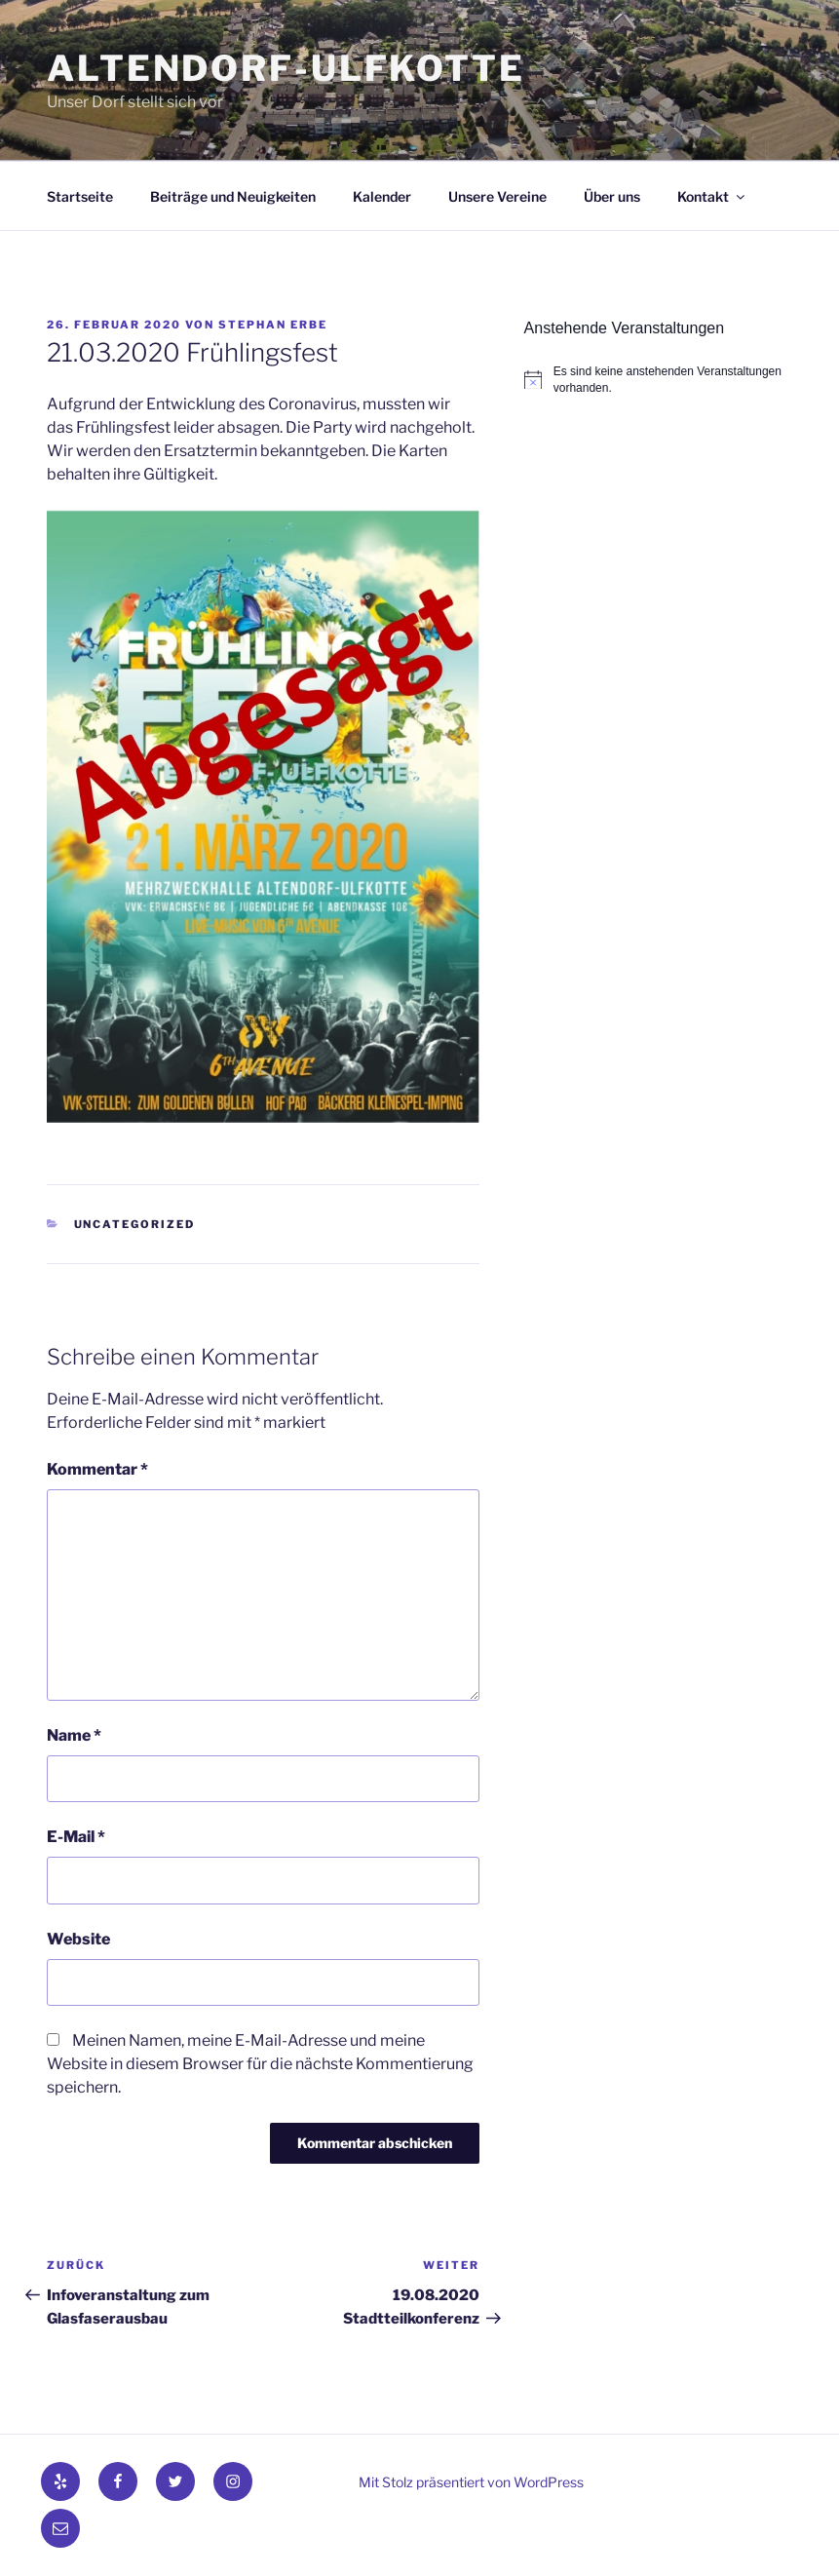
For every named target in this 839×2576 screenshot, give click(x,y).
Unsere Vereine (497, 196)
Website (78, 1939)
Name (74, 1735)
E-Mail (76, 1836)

━━━━━━━━━━━━━━━━━━━━━━━━━━━━━━

### TASK STATEMENT
Print the complete listing exactly, apart from any pictures.

### ANSWER BOX
For every named target in this 839×2576 screenshot, give click(x,y).
Unsere Vereine (497, 196)
Website (78, 1939)
Name (74, 1735)
E-Mail (76, 1836)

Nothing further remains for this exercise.